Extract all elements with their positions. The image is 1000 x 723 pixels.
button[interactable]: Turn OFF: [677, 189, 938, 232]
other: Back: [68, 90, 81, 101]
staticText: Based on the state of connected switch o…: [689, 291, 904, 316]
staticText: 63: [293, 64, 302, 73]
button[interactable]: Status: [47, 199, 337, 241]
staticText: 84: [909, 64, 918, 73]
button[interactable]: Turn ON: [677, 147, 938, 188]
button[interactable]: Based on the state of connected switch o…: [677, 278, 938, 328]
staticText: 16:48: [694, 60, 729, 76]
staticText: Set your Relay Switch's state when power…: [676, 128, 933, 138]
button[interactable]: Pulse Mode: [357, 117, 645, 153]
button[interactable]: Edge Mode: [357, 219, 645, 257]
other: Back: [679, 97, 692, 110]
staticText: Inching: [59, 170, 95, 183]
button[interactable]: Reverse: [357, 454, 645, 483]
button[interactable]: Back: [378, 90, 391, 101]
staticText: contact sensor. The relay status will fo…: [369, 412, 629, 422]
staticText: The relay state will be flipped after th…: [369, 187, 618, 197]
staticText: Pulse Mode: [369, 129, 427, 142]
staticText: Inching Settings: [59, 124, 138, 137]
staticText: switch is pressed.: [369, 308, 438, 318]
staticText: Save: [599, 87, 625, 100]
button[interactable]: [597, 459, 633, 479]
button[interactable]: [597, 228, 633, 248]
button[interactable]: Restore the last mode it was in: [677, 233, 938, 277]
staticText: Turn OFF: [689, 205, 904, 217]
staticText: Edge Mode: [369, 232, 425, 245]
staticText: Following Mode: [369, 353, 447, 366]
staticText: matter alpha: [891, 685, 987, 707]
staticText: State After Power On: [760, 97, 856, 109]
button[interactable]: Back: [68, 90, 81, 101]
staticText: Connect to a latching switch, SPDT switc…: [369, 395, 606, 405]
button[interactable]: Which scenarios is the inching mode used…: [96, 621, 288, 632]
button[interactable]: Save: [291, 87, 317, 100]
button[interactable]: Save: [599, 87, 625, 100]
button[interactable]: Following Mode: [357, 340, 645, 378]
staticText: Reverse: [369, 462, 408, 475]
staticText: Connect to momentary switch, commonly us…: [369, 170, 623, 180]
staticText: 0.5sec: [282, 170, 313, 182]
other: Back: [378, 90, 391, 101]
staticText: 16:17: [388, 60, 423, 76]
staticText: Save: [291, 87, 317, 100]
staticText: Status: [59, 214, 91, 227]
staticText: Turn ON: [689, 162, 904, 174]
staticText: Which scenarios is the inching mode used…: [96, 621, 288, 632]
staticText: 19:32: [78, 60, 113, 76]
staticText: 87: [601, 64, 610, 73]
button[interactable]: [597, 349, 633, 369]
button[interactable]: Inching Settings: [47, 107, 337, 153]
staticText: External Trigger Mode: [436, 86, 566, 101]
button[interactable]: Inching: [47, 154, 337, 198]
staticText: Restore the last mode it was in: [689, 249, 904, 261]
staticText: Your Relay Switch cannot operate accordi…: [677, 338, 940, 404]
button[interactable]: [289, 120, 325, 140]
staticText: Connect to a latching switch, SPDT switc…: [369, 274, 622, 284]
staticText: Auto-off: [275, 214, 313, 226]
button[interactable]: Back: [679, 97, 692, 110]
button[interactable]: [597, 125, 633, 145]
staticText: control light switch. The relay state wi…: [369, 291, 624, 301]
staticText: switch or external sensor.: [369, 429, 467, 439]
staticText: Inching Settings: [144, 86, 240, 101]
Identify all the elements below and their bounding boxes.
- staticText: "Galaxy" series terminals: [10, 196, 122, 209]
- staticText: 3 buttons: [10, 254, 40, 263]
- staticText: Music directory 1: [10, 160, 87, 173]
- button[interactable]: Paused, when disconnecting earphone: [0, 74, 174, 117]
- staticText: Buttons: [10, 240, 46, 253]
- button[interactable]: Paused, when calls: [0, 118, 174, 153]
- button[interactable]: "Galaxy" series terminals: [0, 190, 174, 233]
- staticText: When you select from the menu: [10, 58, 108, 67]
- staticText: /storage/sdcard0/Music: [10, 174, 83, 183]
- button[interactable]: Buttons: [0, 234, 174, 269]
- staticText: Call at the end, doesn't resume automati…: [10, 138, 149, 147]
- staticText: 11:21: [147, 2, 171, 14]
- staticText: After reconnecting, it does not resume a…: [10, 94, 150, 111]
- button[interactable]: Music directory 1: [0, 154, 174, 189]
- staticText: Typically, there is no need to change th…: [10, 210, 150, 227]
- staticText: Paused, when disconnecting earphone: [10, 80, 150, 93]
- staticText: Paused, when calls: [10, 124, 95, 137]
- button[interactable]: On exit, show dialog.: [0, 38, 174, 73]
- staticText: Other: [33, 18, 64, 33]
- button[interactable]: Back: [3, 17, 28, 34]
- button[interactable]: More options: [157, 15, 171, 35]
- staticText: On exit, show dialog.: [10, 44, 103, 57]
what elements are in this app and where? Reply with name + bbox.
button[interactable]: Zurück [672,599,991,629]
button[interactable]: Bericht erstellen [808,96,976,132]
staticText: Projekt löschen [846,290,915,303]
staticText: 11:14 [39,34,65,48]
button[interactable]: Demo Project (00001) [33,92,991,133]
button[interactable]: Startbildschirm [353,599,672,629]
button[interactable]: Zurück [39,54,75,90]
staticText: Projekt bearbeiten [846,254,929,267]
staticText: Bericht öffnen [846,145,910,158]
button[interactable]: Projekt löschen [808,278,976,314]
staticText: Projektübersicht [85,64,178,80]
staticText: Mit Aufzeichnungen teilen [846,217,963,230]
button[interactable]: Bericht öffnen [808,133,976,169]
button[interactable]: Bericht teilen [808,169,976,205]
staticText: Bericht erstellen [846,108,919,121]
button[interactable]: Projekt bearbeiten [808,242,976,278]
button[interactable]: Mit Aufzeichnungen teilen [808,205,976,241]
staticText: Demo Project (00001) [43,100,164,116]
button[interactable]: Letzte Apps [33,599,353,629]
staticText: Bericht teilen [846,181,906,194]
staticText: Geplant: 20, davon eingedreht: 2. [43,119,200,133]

- [Exercise instructions] All the data needs repeating. Return it exactly.

- [The answer]
Extract all elements with their positions. The image is 1000 x 723 pixels.
button[interactable]: Turn OFF: [677, 189, 938, 232]
other: Back: [68, 90, 81, 101]
staticText: Based on the state of connected switch o…: [689, 291, 904, 316]
staticText: 63: [293, 64, 302, 73]
button[interactable]: Status: [47, 199, 337, 241]
staticText: 84: [909, 64, 918, 73]
button[interactable]: Turn ON: [677, 147, 938, 188]
button[interactable]: Based on the state of connected switch o…: [677, 278, 938, 328]
staticText: 16:48: [694, 60, 729, 76]
staticText: Set your Relay Switch's state when power…: [676, 128, 933, 138]
button[interactable]: Pulse Mode: [357, 117, 645, 153]
button[interactable]: Edge Mode: [357, 219, 645, 257]
other: Back: [679, 97, 692, 110]
staticText: Inching: [59, 170, 95, 183]
button[interactable]: Reverse: [357, 454, 645, 483]
button[interactable]: Back: [378, 90, 391, 101]
staticText: contact sensor. The relay status will fo…: [369, 412, 629, 422]
staticText: The relay state will be flipped after th…: [369, 187, 618, 197]
staticText: Pulse Mode: [369, 129, 427, 142]
staticText: Inching Settings: [59, 124, 138, 137]
staticText: switch is pressed.: [369, 308, 438, 318]
staticText: Save: [599, 87, 625, 100]
button[interactable]: [597, 459, 633, 479]
button[interactable]: [597, 228, 633, 248]
button[interactable]: Restore the last mode it was in: [677, 233, 938, 277]
staticText: Turn OFF: [689, 205, 904, 217]
staticText: Edge Mode: [369, 232, 425, 245]
staticText: Following Mode: [369, 353, 447, 366]
staticText: matter alpha: [891, 685, 987, 707]
staticText: State After Power On: [760, 97, 856, 109]
button[interactable]: Back: [68, 90, 81, 101]
staticText: Connect to a latching switch, SPDT switc…: [369, 395, 606, 405]
button[interactable]: Which scenarios is the inching mode used…: [96, 621, 288, 632]
button[interactable]: Save: [291, 87, 317, 100]
button[interactable]: Save: [599, 87, 625, 100]
button[interactable]: Following Mode: [357, 340, 645, 378]
staticText: Reverse: [369, 462, 408, 475]
staticText: Connect to momentary switch, commonly us…: [369, 170, 623, 180]
staticText: 0.5sec: [282, 170, 313, 182]
other: Back: [378, 90, 391, 101]
staticText: 16:17: [388, 60, 423, 76]
staticText: Save: [291, 87, 317, 100]
staticText: Status: [59, 214, 91, 227]
staticText: Turn ON: [689, 162, 904, 174]
staticText: Which scenarios is the inching mode used…: [96, 621, 288, 632]
staticText: 19:32: [78, 60, 113, 76]
staticText: 87: [601, 64, 610, 73]
button[interactable]: [597, 349, 633, 369]
button[interactable]: Inching Settings: [47, 107, 337, 153]
staticText: External Trigger Mode: [436, 86, 566, 101]
button[interactable]: Inching: [47, 154, 337, 198]
staticText: Restore the last mode it was in: [689, 249, 904, 261]
staticText: Your Relay Switch cannot operate accordi…: [677, 338, 940, 404]
button[interactable]: [289, 120, 325, 140]
staticText: Connect to a latching switch, SPDT switc…: [369, 274, 622, 284]
staticText: Auto-off: [275, 214, 313, 226]
button[interactable]: Back: [679, 97, 692, 110]
button[interactable]: [597, 125, 633, 145]
staticText: control light switch. The relay state wi…: [369, 291, 624, 301]
staticText: switch or external sensor.: [369, 429, 467, 439]
staticText: Inching Settings: [144, 86, 240, 101]
Identify all the elements below and their bounding boxes.
- staticText: "Galaxy" series terminals: [10, 196, 122, 209]
- staticText: 3 buttons: [10, 254, 40, 263]
- staticText: Music directory 1: [10, 160, 87, 173]
- button[interactable]: Paused, when disconnecting earphone: [0, 74, 174, 117]
- staticText: Buttons: [10, 240, 46, 253]
- button[interactable]: Paused, when calls: [0, 118, 174, 153]
- button[interactable]: "Galaxy" series terminals: [0, 190, 174, 233]
- staticText: When you select from the menu: [10, 58, 108, 67]
- staticText: /storage/sdcard0/Music: [10, 174, 83, 183]
- button[interactable]: Buttons: [0, 234, 174, 269]
- staticText: Call at the end, doesn't resume automati…: [10, 138, 149, 147]
- staticText: 11:21: [147, 2, 171, 14]
- staticText: After reconnecting, it does not resume a…: [10, 94, 150, 111]
- button[interactable]: Music directory 1: [0, 154, 174, 189]
- staticText: Typically, there is no need to change th…: [10, 210, 150, 227]
- staticText: Paused, when disconnecting earphone: [10, 80, 150, 93]
- staticText: Paused, when calls: [10, 124, 95, 137]
- button[interactable]: On exit, show dialog.: [0, 38, 174, 73]
- staticText: Other: [33, 18, 64, 33]
- button[interactable]: Back: [3, 17, 28, 34]
- button[interactable]: More options: [157, 15, 171, 35]
- staticText: On exit, show dialog.: [10, 44, 103, 57]
what elements are in this app and where? Reply with name + bbox.
button[interactable]: Zurück [672,599,991,629]
button[interactable]: Bericht erstellen [808,96,976,132]
staticText: Projekt löschen [846,290,915,303]
staticText: 11:14 [39,34,65,48]
button[interactable]: Demo Project (00001) [33,92,991,133]
button[interactable]: Startbildschirm [353,599,672,629]
button[interactable]: Zurück [39,54,75,90]
staticText: Projekt bearbeiten [846,254,929,267]
staticText: Bericht öffnen [846,145,910,158]
button[interactable]: Projekt löschen [808,278,976,314]
staticText: Projektübersicht [85,64,178,80]
staticText: Mit Aufzeichnungen teilen [846,217,963,230]
button[interactable]: Bericht öffnen [808,133,976,169]
button[interactable]: Bericht teilen [808,169,976,205]
staticText: Bericht erstellen [846,108,919,121]
button[interactable]: Projekt bearbeiten [808,242,976,278]
button[interactable]: Mit Aufzeichnungen teilen [808,205,976,241]
staticText: Demo Project (00001) [43,100,164,116]
button[interactable]: Letzte Apps [33,599,353,629]
staticText: Bericht teilen [846,181,906,194]
staticText: Geplant: 20, davon eingedreht: 2. [43,119,200,133]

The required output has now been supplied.